Stage II is the subacute stage. In this stage, the pain is not functionally limiting. Usually, it is primarily morning pain or pain at the onset of activity. The pain can temporarily increases with activity, but the activity should not aggravate it for any prolonged period of time. It is likely that athletics of any significant intensity may be difficult during this stage. The protection that was begun during the first stage should be gradually removed during this stage. This includes such things as supportive shoes and arch supports. The rehabilitative goals are not only improving flexibility but also beginning strengthening on a gradual basis and conditioning.
Stage III is the final stage. The pain has resolved. During this stage, the foot should be gradually exposed to increasing stress to allow it to strengthen. Hopefully, with weight loss, and conditioning, the foot can be strengthened above its preinjury level.
At a minimum, rehabilitative exercises should focus on flexibility. As it has been documented scientifically, that tight Achilles tendons and muscles and tight hamstring muscles are associated with the development of plantar fasciitis, improving flexibility of these muscles is a key part of rehabilitation. The stretches focused on the Achilles/gastrocnemius complex, the hamstrings, and the plantar fascia.
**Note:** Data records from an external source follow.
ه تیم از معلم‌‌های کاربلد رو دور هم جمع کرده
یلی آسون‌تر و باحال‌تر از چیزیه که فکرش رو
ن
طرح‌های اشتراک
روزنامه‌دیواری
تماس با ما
Strengthening and conditioning exercises focus on the intrinsic muscles. I encourage my patients to do these exercises without shoes. One good exercise is to place the front of the foot on a 2 x 4” and to slowly rotate the heel in a circle, shifting the weight on the forefoot from the inside to the outside during the rotation. Begin by doing this for 30 seconds, 3 repetitions, once a day. Gradually, increase the duration to 5 minutes or more, 3 times a day. Other exercises include balance exercises, such as one leg squats or yoga positioning maneuvers. The intrinsic exercises that I think due to most good involve weight bearing (no towel scrunching or picking up marbles with her toes). As resilience increases, hopping or leaping maneuvers are very helpful and may help you get back to sports.